[[ Provided entries open ]]

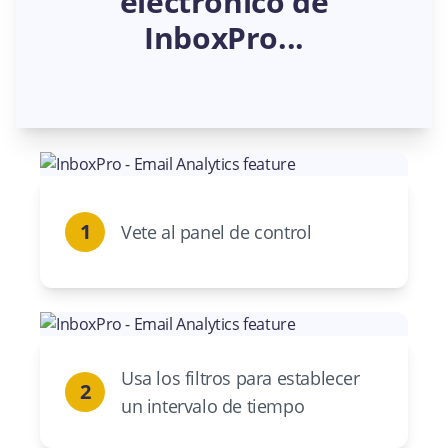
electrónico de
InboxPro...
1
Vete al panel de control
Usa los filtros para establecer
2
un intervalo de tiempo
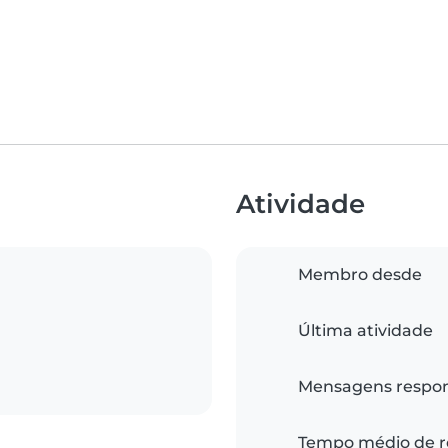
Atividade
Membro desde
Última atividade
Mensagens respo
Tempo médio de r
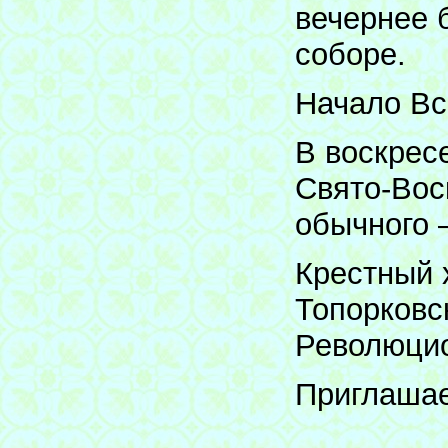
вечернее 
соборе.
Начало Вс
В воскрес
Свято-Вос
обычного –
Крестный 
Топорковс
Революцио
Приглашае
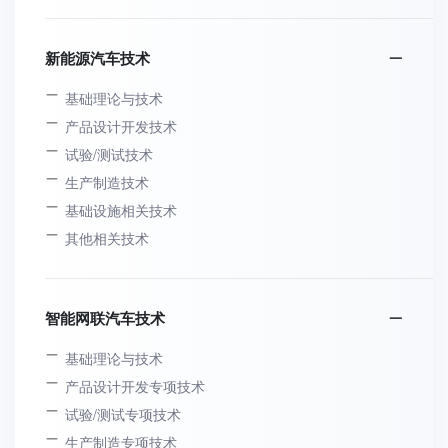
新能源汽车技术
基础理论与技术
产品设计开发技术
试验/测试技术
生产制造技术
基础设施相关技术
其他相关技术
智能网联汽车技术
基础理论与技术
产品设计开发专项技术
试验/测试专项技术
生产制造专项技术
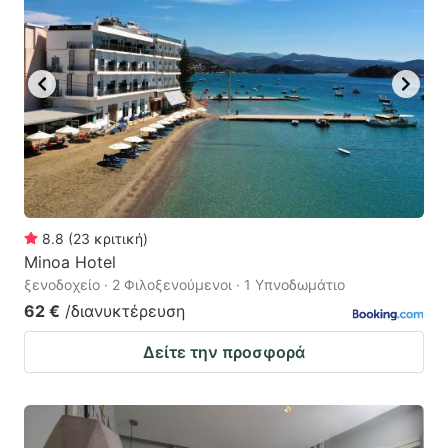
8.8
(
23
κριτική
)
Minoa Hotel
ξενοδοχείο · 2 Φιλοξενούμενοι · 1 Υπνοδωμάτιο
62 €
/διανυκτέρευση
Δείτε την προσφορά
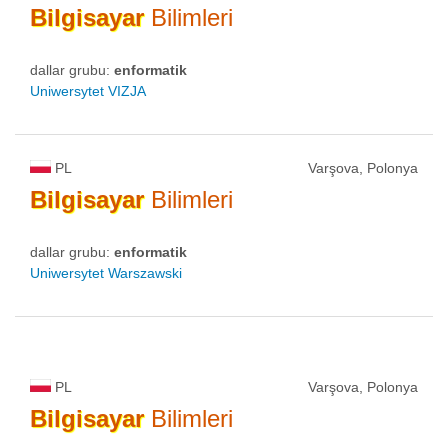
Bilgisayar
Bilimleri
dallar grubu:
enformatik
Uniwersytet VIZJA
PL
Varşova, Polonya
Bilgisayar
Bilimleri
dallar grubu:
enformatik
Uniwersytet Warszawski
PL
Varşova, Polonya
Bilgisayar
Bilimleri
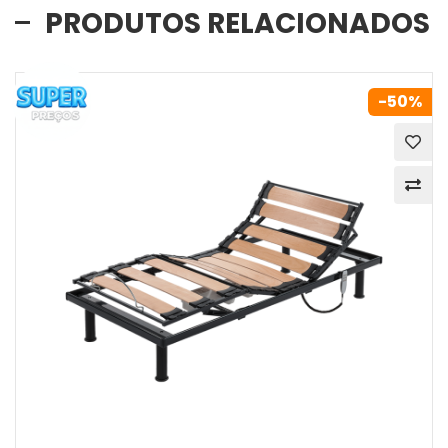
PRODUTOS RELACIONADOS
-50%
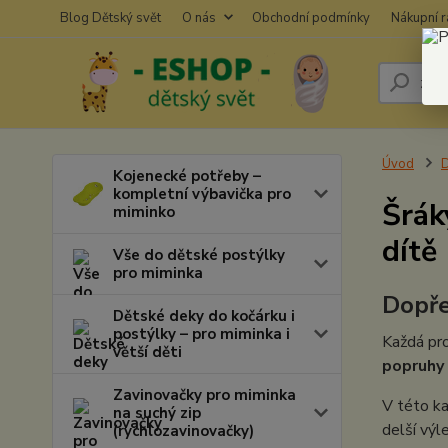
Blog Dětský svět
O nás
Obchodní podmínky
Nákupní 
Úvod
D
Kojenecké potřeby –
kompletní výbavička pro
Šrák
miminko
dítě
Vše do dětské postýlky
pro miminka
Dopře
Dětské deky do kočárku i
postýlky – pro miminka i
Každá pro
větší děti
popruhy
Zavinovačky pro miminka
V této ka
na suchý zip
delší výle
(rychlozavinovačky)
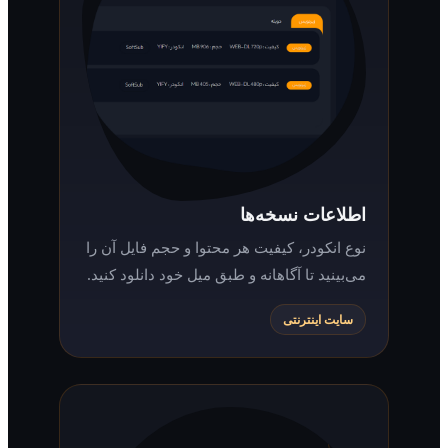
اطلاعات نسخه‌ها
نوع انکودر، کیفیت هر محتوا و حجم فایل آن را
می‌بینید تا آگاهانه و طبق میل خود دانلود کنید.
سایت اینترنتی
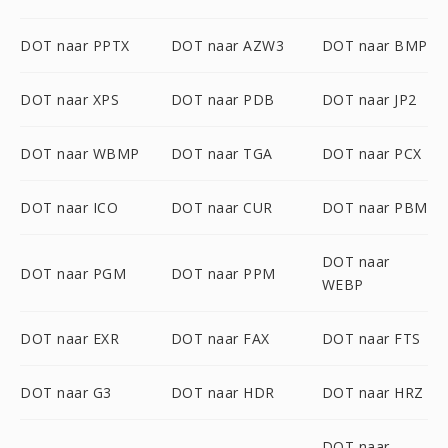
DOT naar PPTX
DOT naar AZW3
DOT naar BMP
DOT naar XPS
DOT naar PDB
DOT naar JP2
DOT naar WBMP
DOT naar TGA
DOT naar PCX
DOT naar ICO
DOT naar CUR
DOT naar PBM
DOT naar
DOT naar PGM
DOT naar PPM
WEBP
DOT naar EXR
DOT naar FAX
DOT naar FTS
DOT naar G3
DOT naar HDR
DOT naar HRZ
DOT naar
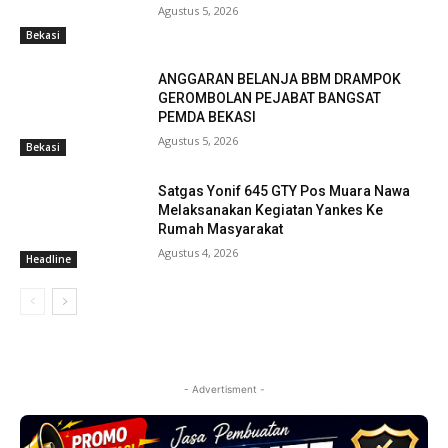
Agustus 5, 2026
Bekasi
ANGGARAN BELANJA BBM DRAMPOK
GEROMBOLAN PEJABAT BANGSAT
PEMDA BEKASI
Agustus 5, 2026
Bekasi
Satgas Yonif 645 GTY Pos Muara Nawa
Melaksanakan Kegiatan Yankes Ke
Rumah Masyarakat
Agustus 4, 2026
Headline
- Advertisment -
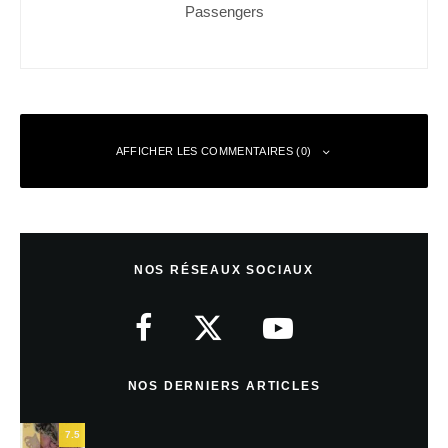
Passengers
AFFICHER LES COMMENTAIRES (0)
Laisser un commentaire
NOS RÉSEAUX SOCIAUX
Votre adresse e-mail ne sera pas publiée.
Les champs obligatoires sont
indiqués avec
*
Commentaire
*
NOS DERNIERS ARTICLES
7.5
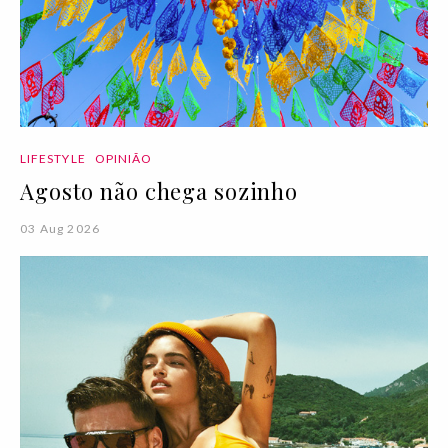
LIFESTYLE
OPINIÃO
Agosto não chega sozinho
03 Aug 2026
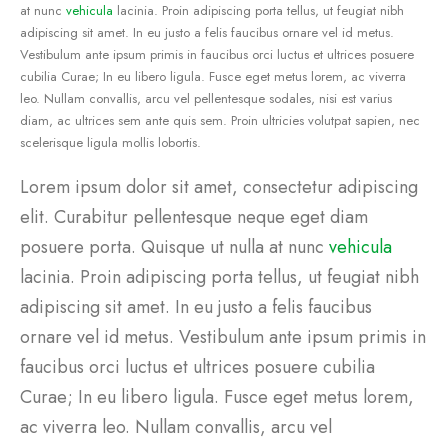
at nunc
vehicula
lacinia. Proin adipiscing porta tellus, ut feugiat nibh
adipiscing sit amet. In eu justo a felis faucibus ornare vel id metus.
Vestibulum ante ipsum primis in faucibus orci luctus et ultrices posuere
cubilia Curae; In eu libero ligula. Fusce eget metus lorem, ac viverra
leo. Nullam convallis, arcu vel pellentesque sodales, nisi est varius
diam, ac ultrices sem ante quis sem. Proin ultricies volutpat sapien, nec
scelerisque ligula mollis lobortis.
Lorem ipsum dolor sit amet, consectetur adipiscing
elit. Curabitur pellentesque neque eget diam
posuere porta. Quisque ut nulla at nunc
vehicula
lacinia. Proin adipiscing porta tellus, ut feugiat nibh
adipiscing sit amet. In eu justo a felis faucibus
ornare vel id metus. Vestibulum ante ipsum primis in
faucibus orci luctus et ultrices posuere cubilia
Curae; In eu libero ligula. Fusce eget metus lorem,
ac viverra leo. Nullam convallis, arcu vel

[[ Provided entries closed ]]
[[ Provided entries open ]]

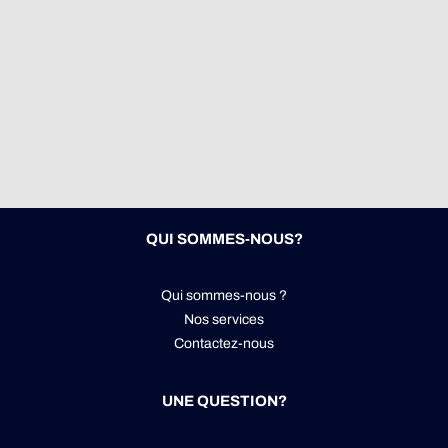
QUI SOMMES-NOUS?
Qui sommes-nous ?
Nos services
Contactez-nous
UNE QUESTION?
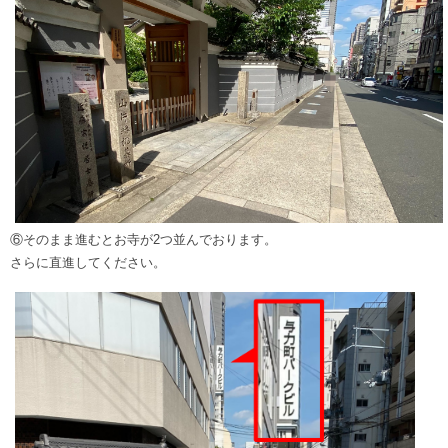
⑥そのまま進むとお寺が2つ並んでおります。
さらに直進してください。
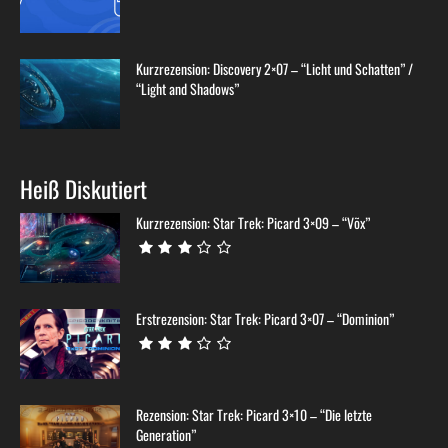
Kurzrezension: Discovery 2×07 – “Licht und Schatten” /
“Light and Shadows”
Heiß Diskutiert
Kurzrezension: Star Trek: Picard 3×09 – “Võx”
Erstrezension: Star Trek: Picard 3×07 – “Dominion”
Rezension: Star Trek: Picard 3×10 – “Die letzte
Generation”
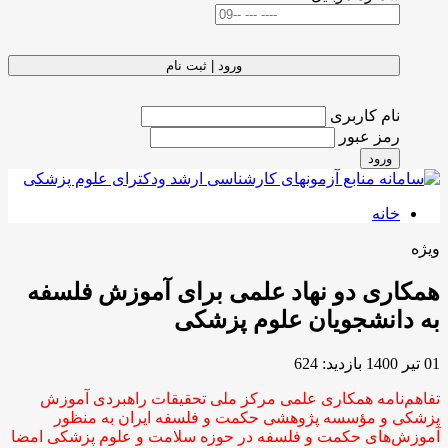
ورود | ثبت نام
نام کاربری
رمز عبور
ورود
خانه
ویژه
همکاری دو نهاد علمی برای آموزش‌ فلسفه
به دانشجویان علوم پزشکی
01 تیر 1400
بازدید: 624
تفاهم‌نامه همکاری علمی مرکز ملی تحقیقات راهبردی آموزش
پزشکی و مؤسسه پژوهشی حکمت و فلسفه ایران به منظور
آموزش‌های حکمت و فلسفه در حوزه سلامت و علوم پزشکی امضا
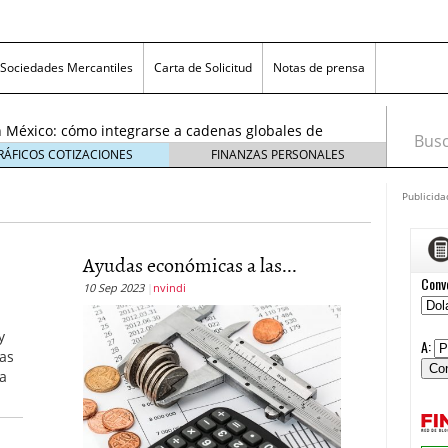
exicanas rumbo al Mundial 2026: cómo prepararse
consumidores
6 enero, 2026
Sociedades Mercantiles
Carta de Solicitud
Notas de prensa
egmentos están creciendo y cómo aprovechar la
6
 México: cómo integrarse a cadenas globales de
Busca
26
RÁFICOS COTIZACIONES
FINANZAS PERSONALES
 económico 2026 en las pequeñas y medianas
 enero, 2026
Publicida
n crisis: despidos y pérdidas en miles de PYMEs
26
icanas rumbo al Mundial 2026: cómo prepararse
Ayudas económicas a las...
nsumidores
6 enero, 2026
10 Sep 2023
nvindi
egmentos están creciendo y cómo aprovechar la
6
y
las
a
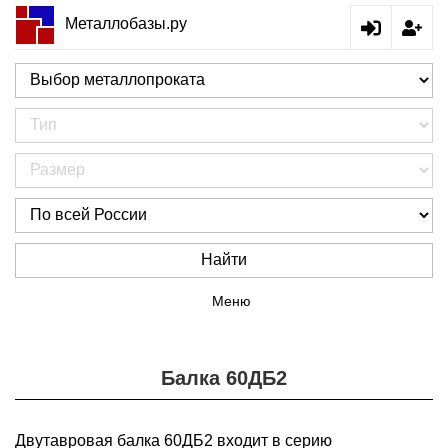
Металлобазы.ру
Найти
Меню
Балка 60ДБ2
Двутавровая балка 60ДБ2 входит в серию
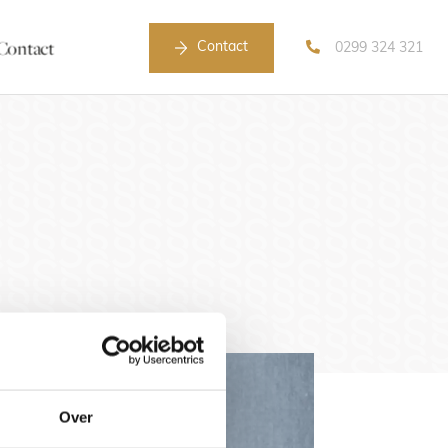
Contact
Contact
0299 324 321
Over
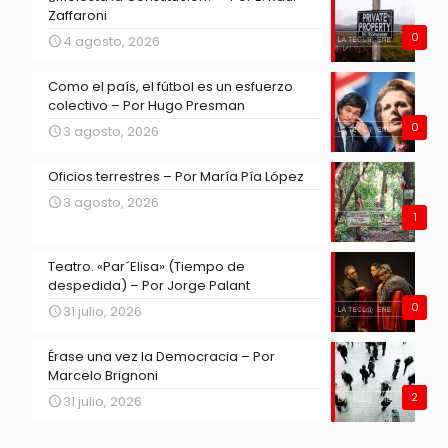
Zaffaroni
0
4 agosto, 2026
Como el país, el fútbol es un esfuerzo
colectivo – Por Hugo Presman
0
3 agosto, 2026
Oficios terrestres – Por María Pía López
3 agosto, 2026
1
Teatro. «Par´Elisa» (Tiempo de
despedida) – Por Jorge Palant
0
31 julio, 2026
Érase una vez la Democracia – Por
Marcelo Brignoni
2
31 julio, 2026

[[ Provided entries closed ]]

Task requirements = Find the lines in the records that contain the word "Vestibulum", then copy every one of them.

Answer to this problem =
Vestibulum ante ipsum primis in faucibus orci luctus et ultrices posuere
ornare vel id metus. Vestibulum ante ipsum primis in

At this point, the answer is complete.